3) A microscope and a micromanipulator are required to position the microelectrode(s) depending on the experimental setup. For in vivo experiments, the user may remove the microscope to make room for different machines, such as treadmills.

4) A speaker is required to collect and amplify your electrodes'' acquired signals. This is connected to a digitizer to convert analog signals into digital signals.

5) Data acquisition and analysis software is required to complete the experiment, design and run protocols, and to obtain substantial results from the collected data.

De plus, the user may need to consider incorporateping medication delivery systems and temperature control devices.

Intracellular recording of electrophysiological techniques

The five most common patch-clamp methods are described in Figure 5. It involves constructing a series circuit with a cell or patch of cell membrane without bending the wall. Instead, a glass micropipette, which includes a silver/silver-chloride wire attached to a patch-clamp amplifier, forms a high resistance gigaohm seal between the patch and the glass in the mouth.

The whole-cell configuration is achieved by approaching the cell membrane with a capillary glass microelectrod that has been micro-forge heated and pulled so that the mouth diameter is 1 m, with a resistance of between 2 and 6 M, and pipette offset zeroed.

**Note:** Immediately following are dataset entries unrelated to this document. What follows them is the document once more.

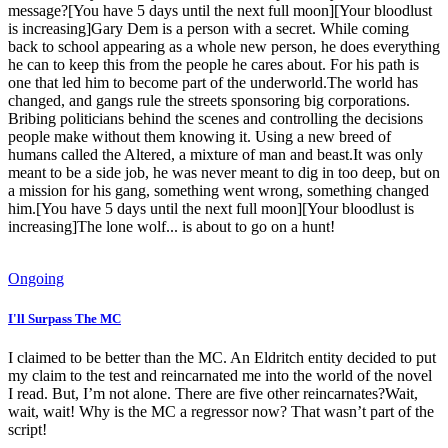
message?[You have 5 days until the next full moon][Your bloodlust
is increasing]Gary Dem is a person with a secret. While coming
back to school appearing as a whole new person, he does everything
he can to keep this from the people he cares about. For his path is
one that led him to become part of the underworld.The world has
changed, and gangs rule the streets sponsoring big corporations.
Bribing politicians behind the scenes and controlling the decisions
people make without them knowing it. Using a new breed of
humans called the Altered, a mixture of man and beast.It was only
meant to be a side job, he was never meant to dig in too deep, but on
a mission for his gang, something went wrong, something changed
him.[You have 5 days until the next full moon][Your bloodlust is
increasing]The lone wolf... is about to go on a hunt!
Ongoing
I'll Surpass The MC
I claimed to be better than the MC. An Eldritch entity decided to put
my claim to the test and reincarnated me into the world of the novel
I read. But, I’m not alone. There are five other reincarnates?Wait,
wait, wait! Why is the MC a regressor now? That wasn’t part of the
script!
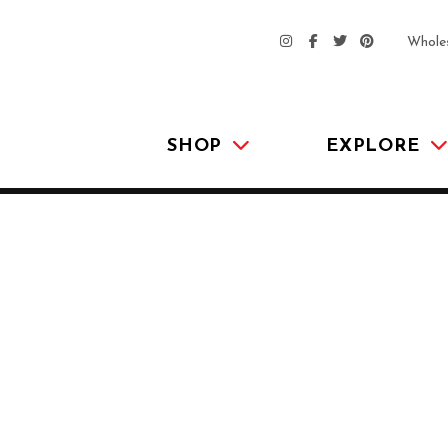
Whole
SHOP
EXPLORE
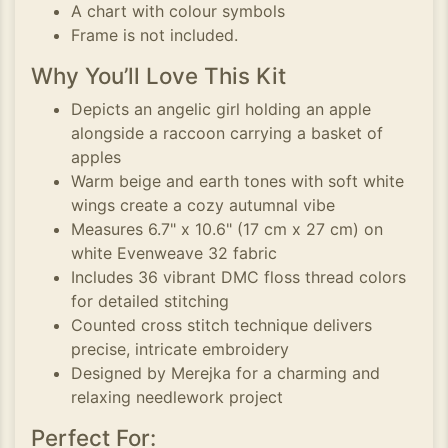
A chart with colour symbols
Frame is not included.
Why You’ll Love This Kit
Depicts an angelic girl holding an apple
alongside a raccoon carrying a basket of
apples
Warm beige and earth tones with soft white
wings create a cozy autumnal vibe
Measures 6.7" x 10.6" (17 cm x 27 cm) on
white Evenweave 32 fabric
Includes 36 vibrant DMC floss thread colors
for detailed stitching
Counted cross stitch technique delivers
precise, intricate embroidery
Designed by Merejka for a charming and
relaxing needlework project
Perfect For:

When the micropipette is filled with an internal pressure of up to 2 ml, it is applied to the electrode''s release, which allows the membrane and pipette to become contiguous, forming a loose patch, increasing resistance and decreasing the current amplitude observed in the 5 mV seal test. This normally reduces the observed seal test current to a flat line with two fast pipette capacitance transients at the start and end of the voltage step. These are removed by

The electrode is gently pulled out and up to the surface of the cell, removing the danger of the nucleus blocking the patch and increasing accessresistance. The cell is now held at a negative potential approximately equal to resting membrane potential (-60 mgV) and negative pressure is applied to rupture the membrane. This means that the excitability of the whole-cell membrane can now be measured and manipulated.

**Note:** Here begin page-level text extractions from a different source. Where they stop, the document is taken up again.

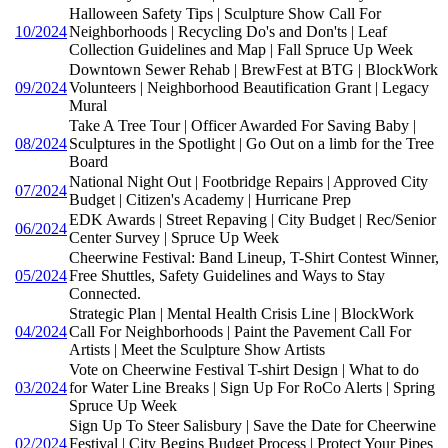
Halloween Safety Tips | Sculpture Show Call For
10/2024
Neighborhoods | Recycling Do's and Don'ts | Leaf
Collection Guidelines and Map | Fall Spruce Up Week
Downtown Sewer Rehab | BrewFest at BTG | BlockWork
09/2024
Volunteers | Neighborhood Beautification Grant | Legacy
Mural
Take A Tree Tour | Officer Awarded For Saving Baby |
08/2024
Sculptures in the Spotlight | Go Out on a limb for the Tree
Board
National Night Out | Footbridge Repairs | Approved City
07/2024
Budget | Citizen's Academy | Hurricane Prep
EDK Awards | Street Repaving | City Budget | Rec/Senior
06/2024
Center Survey | Spruce Up Week
Cheerwine Festival: Band Lineup, T-Shirt Contest Winner,
05/2024
Free Shuttles, Safety Guidelines and Ways to Stay
Connected.
Strategic Plan | Mental Health Crisis Line | BlockWork
04/2024
Call For Neighborhoods | Paint the Pavement Call For
Artists | Meet the Sculpture Show Artists
Vote on Cheerwine Festival T-shirt Design | What to do
03/2024
for Water Line Breaks | Sign Up For RoCo Alerts | Spring
Spruce Up Week
Sign Up To Steer Salisbury | Save the Date for Cheerwine
02/2024
Festival | City Begins Budget Process | Protect Your Pipes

How to Make the Different Patch-clamp Configurations in Figure 5

In the whole-cell configuration, it is possible to investigate the electrical properties of the cell in current-clamp and voltage-clamp modes.

The user observes a known current amplitude in the inside of the cell through their setup and observes the change in cell excitability in response to these current injections. This technique is useful because it can mimic physiological situations, like a synaptic input. In Figure 6 A, you can see how one cell responds to increasing step current injections from -20 to +20 pA in 10 pA steps, such that +10 pA of current injection was sufficient to allow the cell to threshold and fire action

Figure 6: A retrospective examination of mouse AgRP neurons in a brain slice preparation. Credit: Branco et al. 2016,7 reproduced under the Creative Commons Attribution 4.0 International license.

The membrane potential is measured at user-defined voltages in voltage-clamp mode. The feedback amplifier and headstage are able to activate the clamp, which allows the feedback amplifier and headstage to produce current to hold the cell''s membrane potential at different command voltages set by the user.

Ion channels open at different command voltages, indicating membrane resistance changes as ionic currents flow across the membrane. This instantaneously, the feedback amplifier compensates for this by injecting the reciprocal current to maintain the cell at the command voltage, giving a read out of this injected current as the membrane current.

The TEA ratio for cellular ionic properties is significant in that it is useful to research the conductances observed in cell membranes and those that influence cell excitability.2 This technique was performed in conjunction with pharmacological blockers to evaluate the total K+ conductances. In Figure 7, neurons in the medial nucleus of the trapezoid body (MNTB) and the anterior superior olive (LSO) in the mouse auditory brainstem were studied by a voltage clamp in the

Figure 7: K+current currents measured in auditory brainstem.Current traces from the MNTB (C) and LSO (D) demonstrate the amplitude of the peak and sustained current recorded at each command voltage. Credit: Choudhury et al. 2020, reproduced under the Creative Commons Attribution 4.0 international license.

Extracellular recording of electrophysiological techniques

In vivo, you may place wire electrodes or silicon probes directly into the subject, or, in vitro, layering primary cells, cultured cells, or tissue slices over electrodes.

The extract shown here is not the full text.